Market Abuse: La Consob al Senato sulla proposta di riforma della disciplina comunitaria

In data 20 ottobre, la Commissione Europea ha proposto una revisione dell’attuale disciplina in materia di abusi di mercato, la Direttiva 2003/6/CE, Market Abuse Directive (MAD), integralmente recepita dall’Italia con la Legge comunitaria 2004 (62/2005) che, oltre a formulare i divieti di abuso, ha: (i) introdotto un ventaglio di misure preventive centrate su obblighi di natura informativa, (ii) attribuito una serie di nuovi e più incisivi poteri alla Consob e (iii) affiancato al preesistente regime sanzionatorio penale un parallelo regime di tipo amministrativo (c.d. sistema a doppio binario).

L’attuale disciplina, che prevede presidi intesi sia alla prevenzione che alla repressione degli illeciti, è oggetto di revisione da parte della Commissione Europea con lo scopo di confermarne l’impianto ma di provvedere ad un perfezionamento della stessa basato sul triplice obiettivo di:

–   adeguare la normativa vigente agli sviluppi dei mercati ed in particolare alla presenza di nuove piattaforme di scambio;

–   semplificare gli obblighi per le piccole e medie imprese;

–   far convergere i diversi sistemi sanzionatori nazionali, tra i quali si registrano ancora rilevanti differenze.

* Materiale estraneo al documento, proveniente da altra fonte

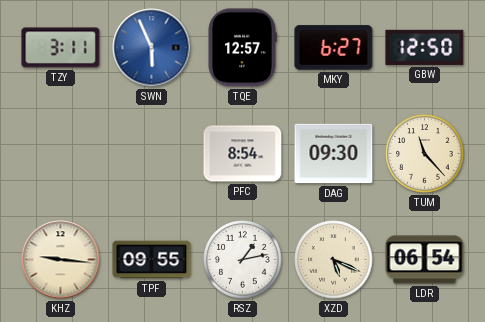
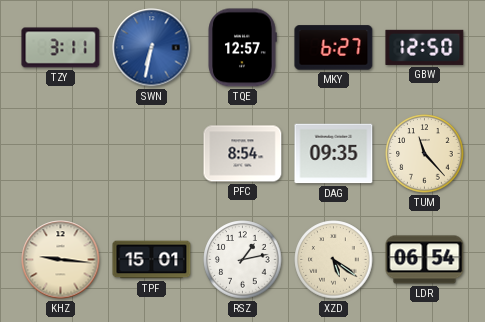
SWN: 5:56 -> 6:32
DAG: 09:30 -> 09:35
TPF: 09:55 -> 15:01
XZD: 5:19 -> 5:21
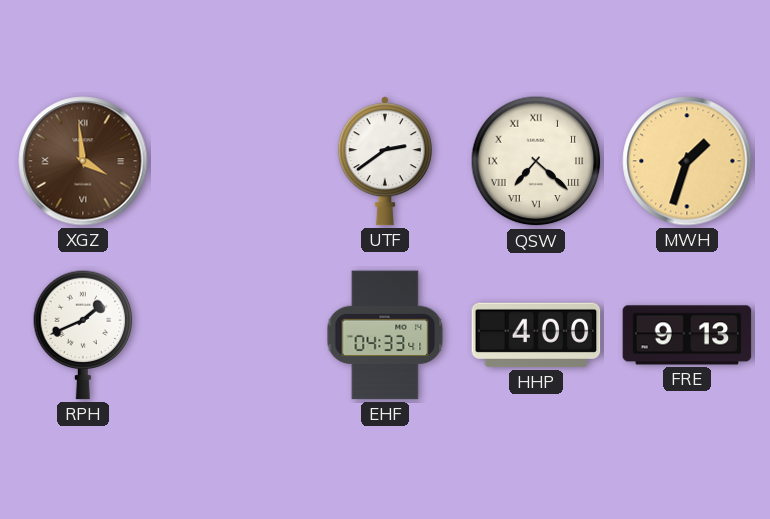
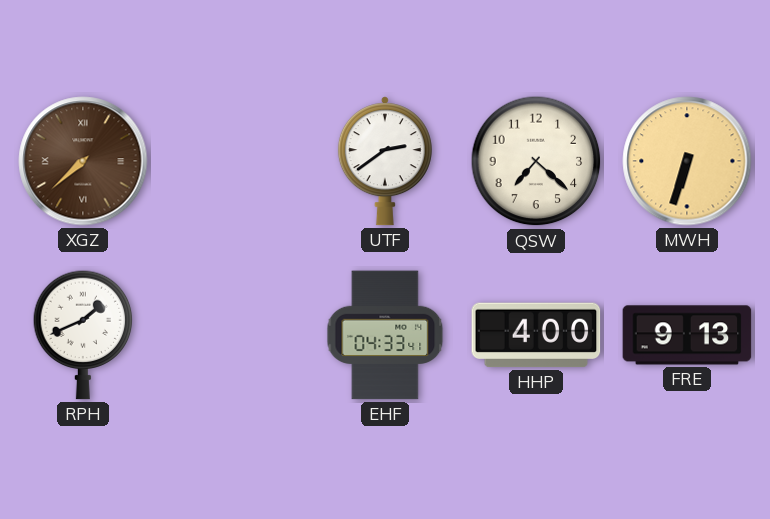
XGZ: 3:59 -> 7:38
QSW numerals: Roman -> Arabic
MWH: 1:33 -> 6:33
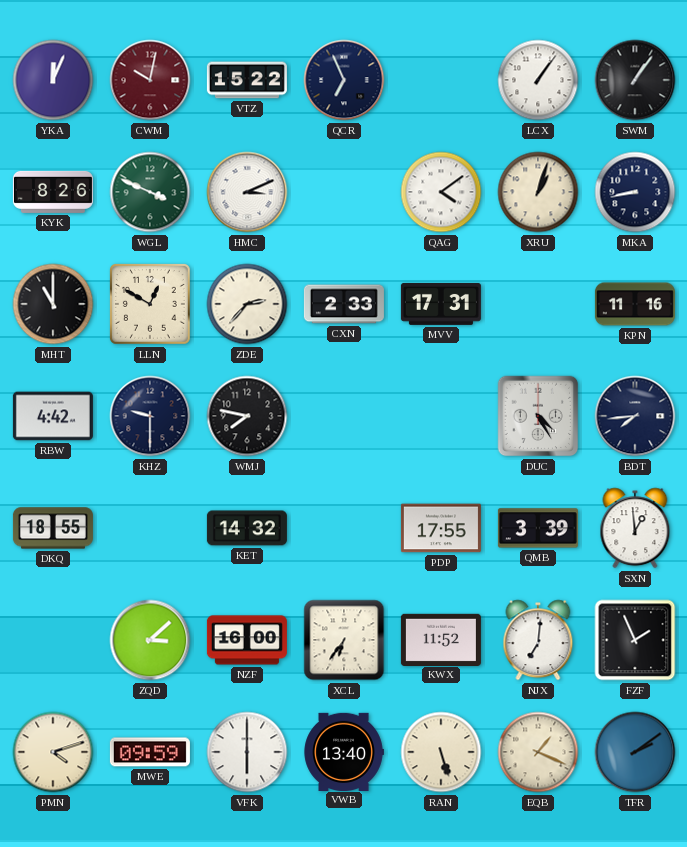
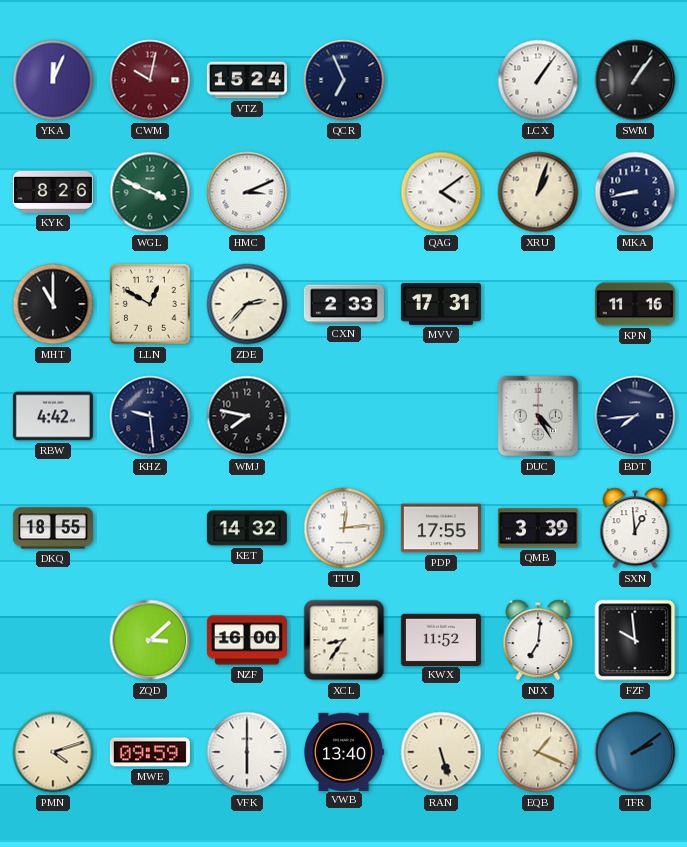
VTZ: 15:22 -> 15:24
KHZ: 9:30 -> 9:29
TTU: none -> 12:14
XCL: 6:36 -> 8:36
FZF: 1:56 -> 9:59
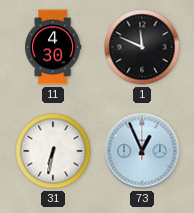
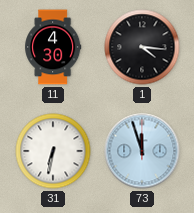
1: 11:49 -> 4:16
73: 12:56 -> 11:57
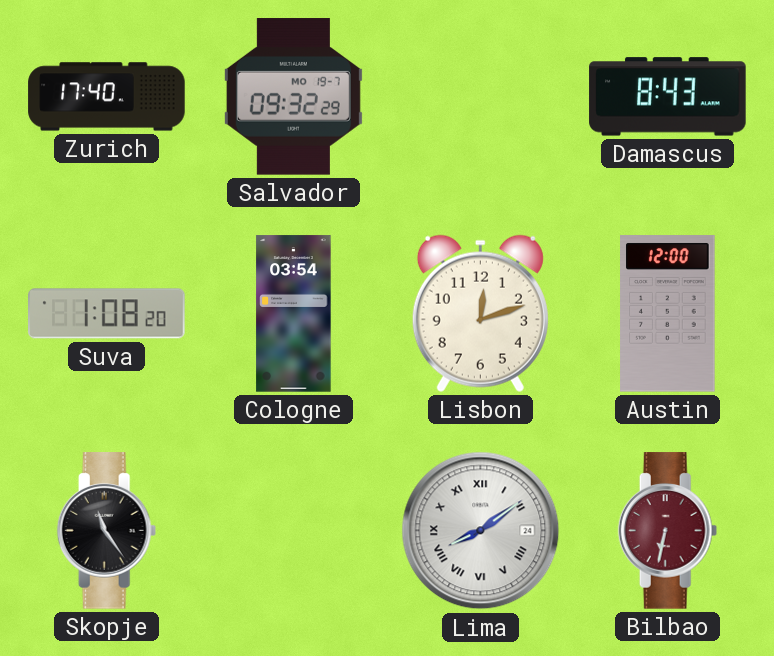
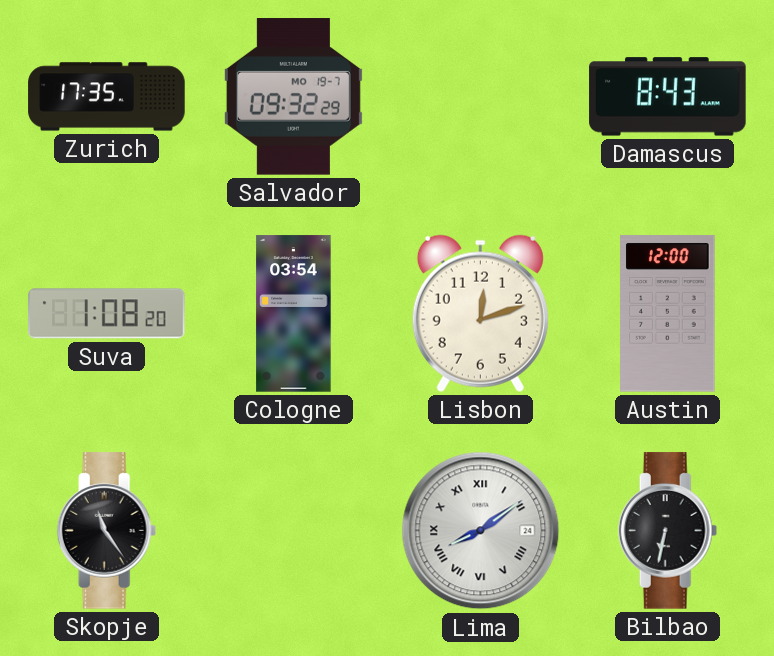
Zurich: 17:40 -> 17:35
Bilbao dial: burgundy -> black
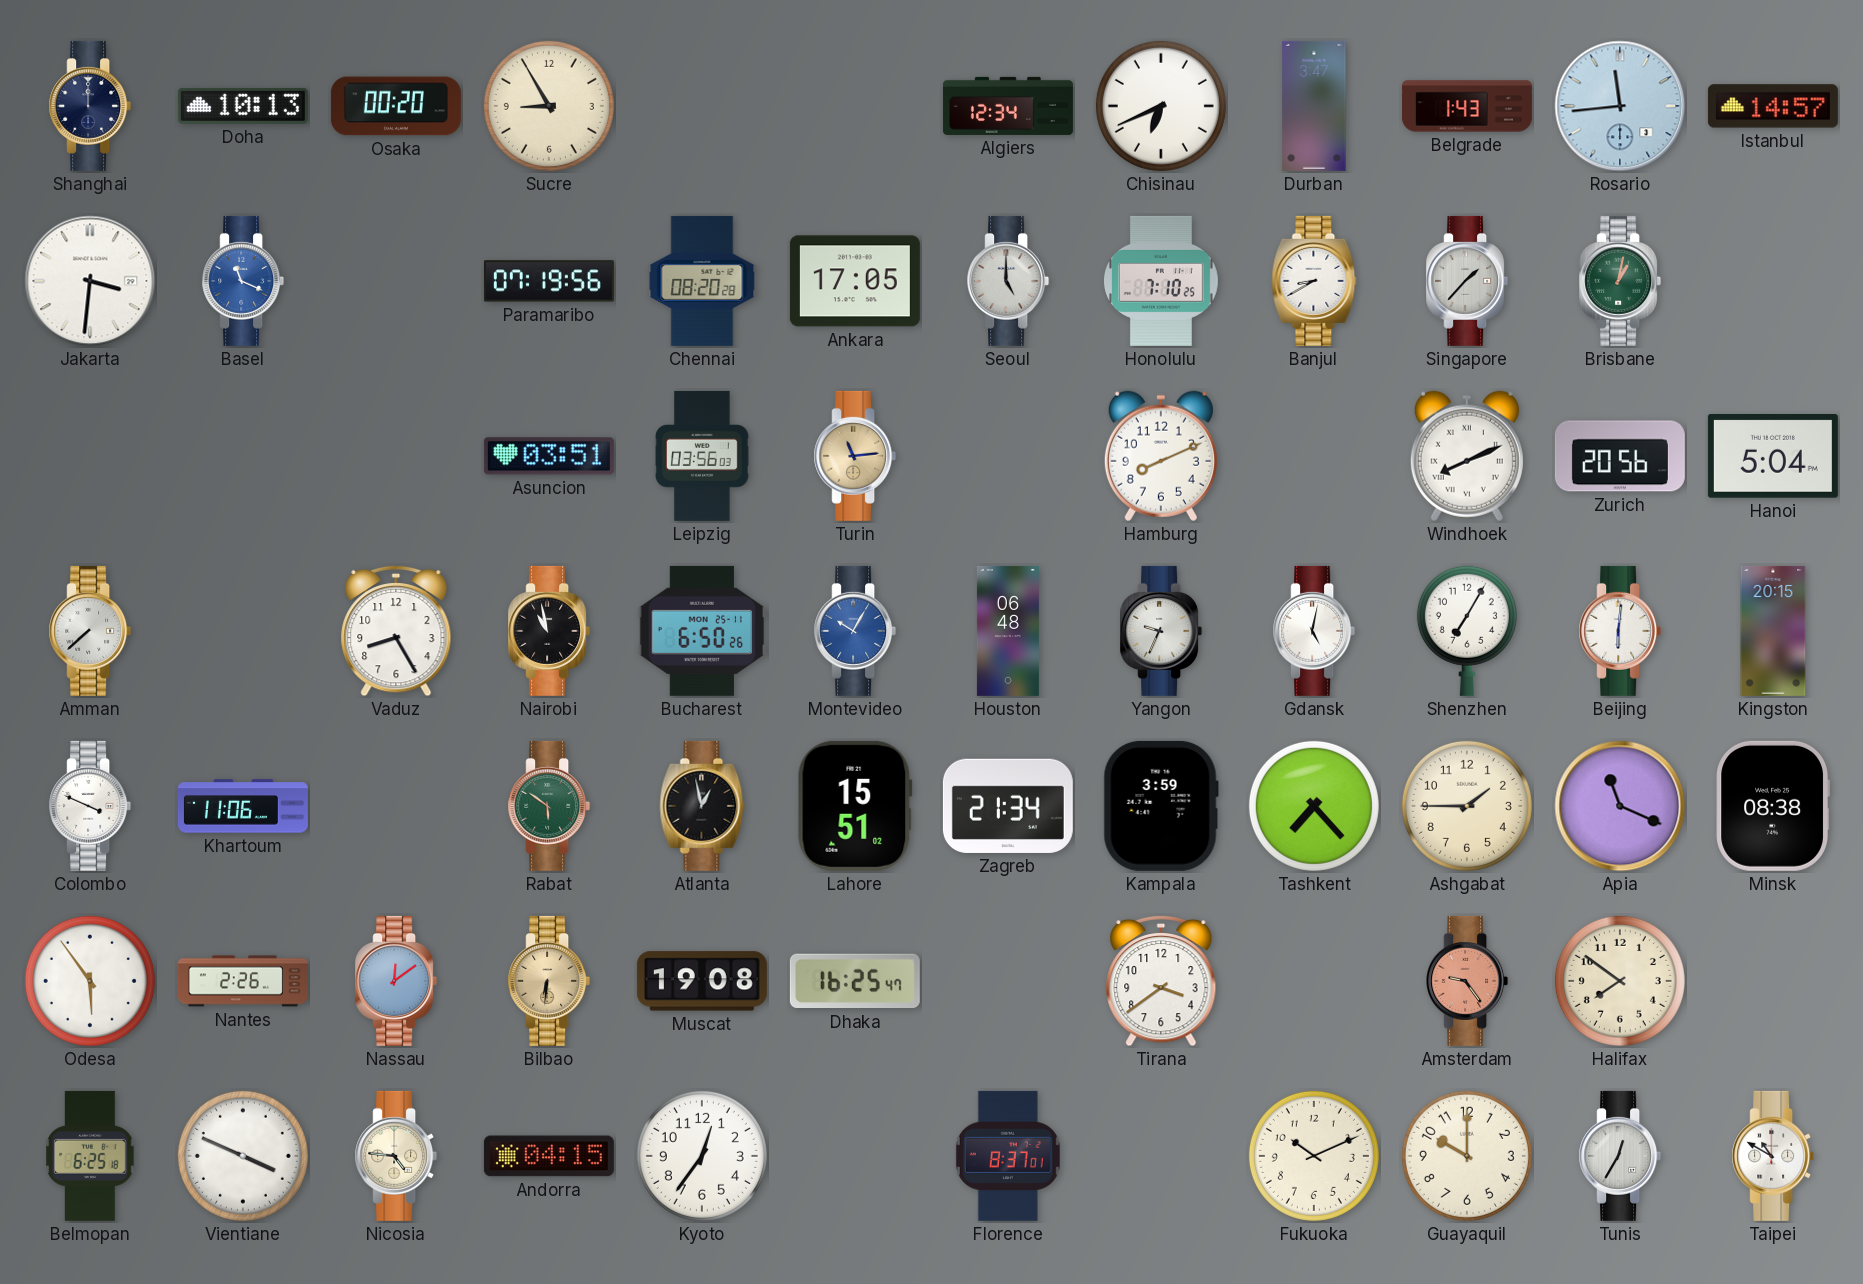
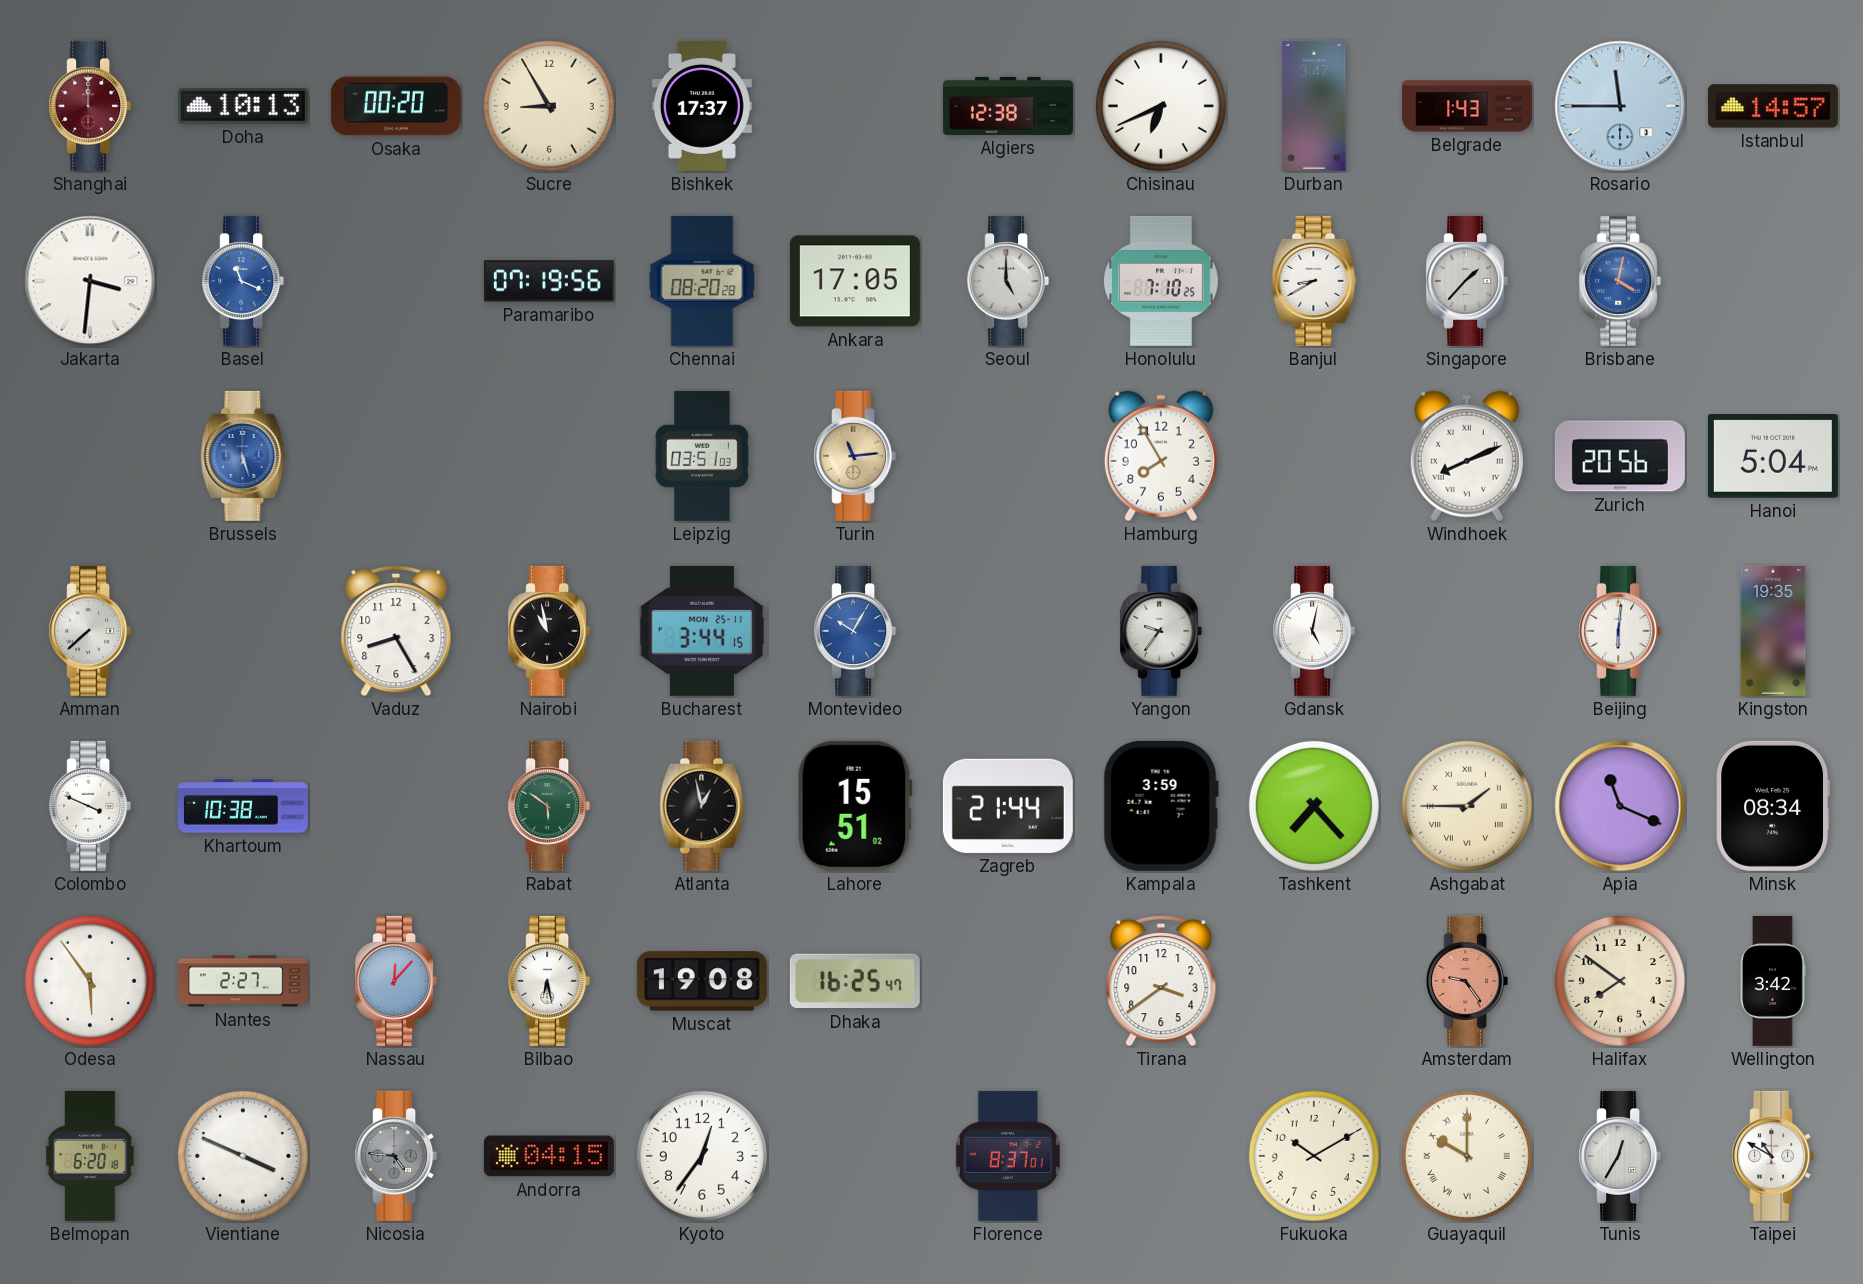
Shanghai dial: navy -> burgundy
Bishkek: none -> 17:37
Algiers: 12:34 -> 12:38
Rosario: 11:44 -> 11:45
Brisbane: 1:02 -> 4:02
Brisbane dial: green -> blue
Brussels: none -> 5:27
Asuncion: 03:51 -> none
Leipzig: 03:56 -> 03:51
Hamburg: 8:11 -> 7:55
Bucharest: 6:50 -> 3:44
Houston: 06:48 -> none
Yangon: 9:34 -> 9:36
Shenzhen: 7:05 -> none
Kingston: 20:15 -> 19:35
Khartoum: 11:06 -> 10:38
Zagreb: 21:34 -> 21:44
Ashgabat numerals: Arabic -> Roman
Minsk: 08:38 -> 08:34
Nantes: 2:26 -> 2:27
Nassau: 12:09 -> 12:07
Bilbao: 6:31 -> 6:28
Bilbao dial: champagne -> white
Wellington: none -> 3:42
Belmopan: 6:25 -> 6:20
Nicosia dial: cream -> grey
Fukuoka: 10:11 -> 10:10
Guayaquil numerals: Arabic -> Roman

Tale riforma è stata oggetto dell’intervento del Segretario generale della Consob, Dott. Claudio Salini, nell’ambito dell’audizione della Consob in Senato, tenutasi in data 13 giugno 2012 dinanzi la 6° Commissione Finanze e Tesoro del Senato della Repubblica.

Nel corso di tale audizione, il Dott. Claudio Salini, nell’ambito di un parere positivo da parte dell’Autorità di Vigilanza sulla proposta di riforma della Commissione Europea e , dopo aver ricordato gli obiettivi positivi della stessa sopra elencati, si è soffermato in particolare sui seguenti temi:

–        la nozione di informazione privilegiata;

–        gli obblighi informativi per gli emittenti, anche nel caso di informazioni di rilievo sistemico;

–        l’abrogazione delle prassi di mercato ammesse e dei motivi legittimi;

–        l’estensione dell’ambito di applicazione della manipolazione ai mercati delle merci;

–        le azioni a favore delle piccole e medie imprese;

–        la pubblicazione delle operazioni da parte di manager e di soggetti che controllano l’emittente (internal dealing);

–        gli esempi di manipolazione tramite high frequency trading;

–        la segnalazione di violazioni (whistleblowers);

–        l’ammontare delle sanzioni pecuniarie;

–        la pubblicazione delle sanzioni.

Il Segretario Generale della Consob ha concluso il suo intervento esprimendo un consenso sostanziale della Consob per l’iniziativa europea di riforma, ampiamente condivisibile in quanto rispondente alle esigenze concrete derivanti dall’evoluzione della struttura dei mercati finanziari e della persistente frammentazione di alcuni aspetti regolamentari negli ordinamenti facenti parte dell’Unione Europea.